Obwohl "feiern" ein Euphemismus ist. Nach dem desaströsen Wahlergebnis und dem Rauswurf aus dem Parlament stellte sich der interimistische Parteichef Werner Kogler zum ersten Mal einer Diskussion mit Grün-Anhängern und jenen, die der Partei den Rücken gekehrt haben. Kogler wollte wissen, warum.

Im Publikum war neben einigen Ex-Grünen-Abgeordneten auch die gescheiterte Spitzenkandidatin Ulrike Lunacek. Mitdiskutiert hat sie nicht, aber die öffentliche Schelte dürfte auch sie interessiert haben.

"Suboptimal gelaufen"

Autorin Sibylle Hamann verlas auf der Bühne eMails; seit dem 15. Oktober sind Hunderte in der Parteizentrale eingetrudelt. So hieß es in einem Schreiben, das Grüne Wahlprogramm sei "Flickwerk", dem Schreiber fehlt "die Vision einer zukünftigen Gesellschaft". Ein Werbefachmann schrieb, dass den Grünen angekreidet wird, "alle Flüchtlinge ins Land zu lassen" und auf die Österreicher zu vergessen. Außerdem mangle es den Ökos völlig an Selbstreflexion und -kritik, heißt es in einem anderen Schreiben.
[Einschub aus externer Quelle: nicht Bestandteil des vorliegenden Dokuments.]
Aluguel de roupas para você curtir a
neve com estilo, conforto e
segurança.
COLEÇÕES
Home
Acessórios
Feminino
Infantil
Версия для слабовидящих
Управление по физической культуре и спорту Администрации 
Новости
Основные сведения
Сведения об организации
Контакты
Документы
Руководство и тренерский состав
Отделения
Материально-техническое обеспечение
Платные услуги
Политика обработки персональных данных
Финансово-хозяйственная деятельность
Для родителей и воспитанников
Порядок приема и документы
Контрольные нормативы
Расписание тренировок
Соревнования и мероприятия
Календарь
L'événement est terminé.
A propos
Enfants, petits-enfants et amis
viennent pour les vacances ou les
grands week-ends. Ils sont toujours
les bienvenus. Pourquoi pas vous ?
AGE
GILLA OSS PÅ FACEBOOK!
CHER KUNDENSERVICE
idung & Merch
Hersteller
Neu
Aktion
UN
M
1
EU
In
Das waren noch die sanfteren Meldungen. Ein Wiener Aktivist steht im Publikum auf und schimpft, die Grünen hätten ihre Ideale "verraten und verkauft". Er meint das Projekt Heumarkt – etwas, wofür sich Kogler nicht zuständig fühlt. "Aber ja, das ist suboptimal gelaufen", gestand er ein.
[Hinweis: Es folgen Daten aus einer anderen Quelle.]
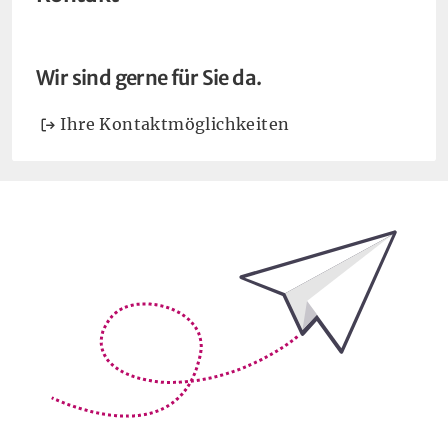
Wir sind gerne für Sie da.
Ihre Kontaktmöglichkeiten
Bleiben Sie auf dem Laufenden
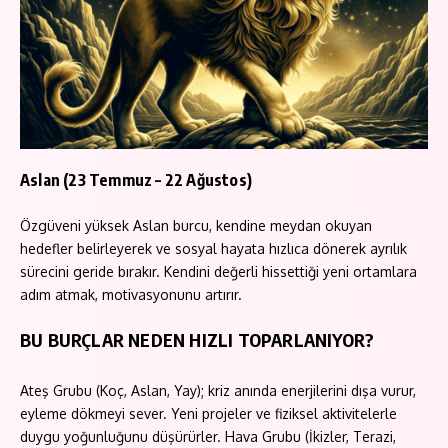
Aslan (23 Temmuz – 22 Ağustos)
Özgüveni yüksek Aslan burcu, kendine meydan okuyan
hedefler belirleyerek ve sosyal hayata hızlıca dönerek ayrılık
sürecini geride bırakır. Kendini değerli hissettiği yeni ortamlara
adım atmak, motivasyonunu artırır.
BU BURÇLAR NEDEN HIZLI TOPARLANIYOR?
Ateş Grubu (Koç, Aslan, Yay); kriz anında enerjilerini dışa vurur,
eyleme dökmeyi sever. Yeni projeler ve fiziksel aktivitelerle
duygu yoğunluğunu düşürürler. Hava Grubu (İkizler, Terazi,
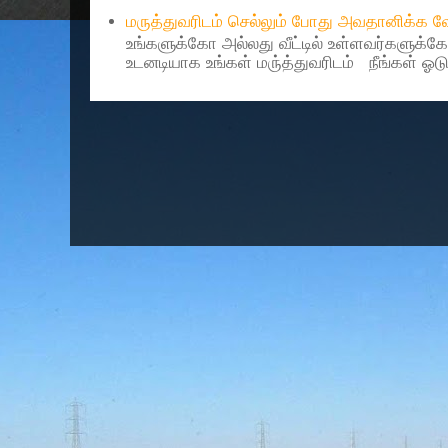
மருத்துவரிடம் செல்லும் போது அவதானிக்க
உங்களுக்கோ அல்லது வீட்டில் உள்ளவர்களுக்க
உடனடியாக உங்கள் மரு்த்துவரிடம் நீங்கள் ஓடு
Das Wahlergebnis von 3,8 Prozent erklärt sich Kogler unter anderem damit, dass viele Grün-Wähler (2013 waren es noch 12,4 Prozent) zur SPÖ übergelaufen sind, um Schwarz-Blau zu verhindern. Fehlanzeige. "Wir haben in dieser historisch wichtigen Phase völlig versagt. Man hätte uns gerade jetzt mehr gebraucht denn je", gibt sich der Grünen-Chef reumütig.

"Geld? Ja, bitte!"

Der Hintergrund der Veranstaltung ist klar: Kogler will sich mit der Basis versöhnen. "Was brauchen Sie? "Ideen? Menschen? Geld?", fragt Moderatorin Hamann. "Der Ideenmangel wird’s weniger sein", sagt Kogler. Im Februar ist eine Art "Beteiligungskongress" geplant, bei dem Ideen für den Neuaufbau kanalisiert werden sollen. "Aber Geld? Ja, bitte!" Gelächter im Publikum, aber das ist durchaus ernst gemeint.
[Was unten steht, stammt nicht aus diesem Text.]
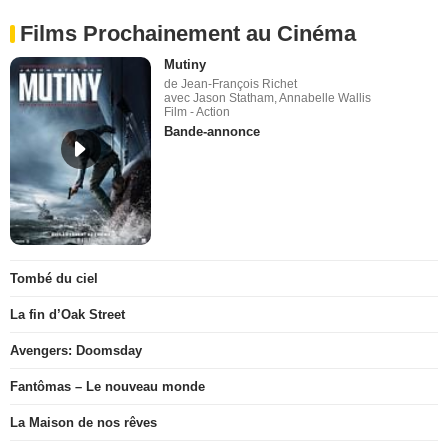
Films Prochainement au Cinéma
Mutiny
de Jean-François Richet
avec Jason Statham, Annabelle Wallis
Film - Action
Bande-annonce
Tombé du ciel
La fin d’Oak Street
Avengers: Doomsday
Fantômas – Le nouveau monde
La Maison de nos rêves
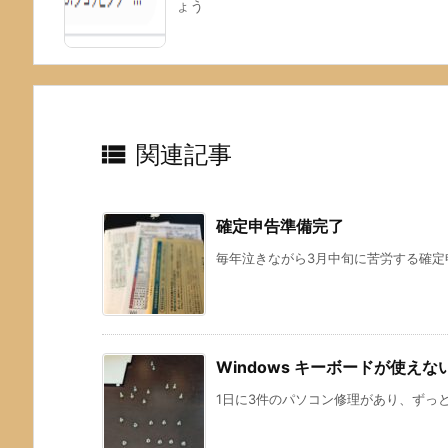
ょう

関連記事
確定申告準備完了
毎年泣きながら3月中旬に苦労する確定申
Windows キーボードが使えな
1日に3件のパソコン修理があり、ずっと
Der Schuldenabbau wird ja von den Ländern getragen. Weil die Parteienförderung weggefallen ist, sitzen die Bundes-Grünen ansonsten aber auf dem Trockenen. Kogler überlegt, eine Art "Bundesmitgliedschaft" einzuführen. Parteimitglieder sollen die 50 Euro Jahresbeitrag dann nicht mehr in den Ländern, sondern direkt an den Bund zahlen – oder an beide. Bei derzeit rund 7300 Mitgliedern (eine Schätzung, die länger zurückliegt) ist das zwar nicht viel, "aber besser als gar nichts", sagt ein Grüner zum KURIER.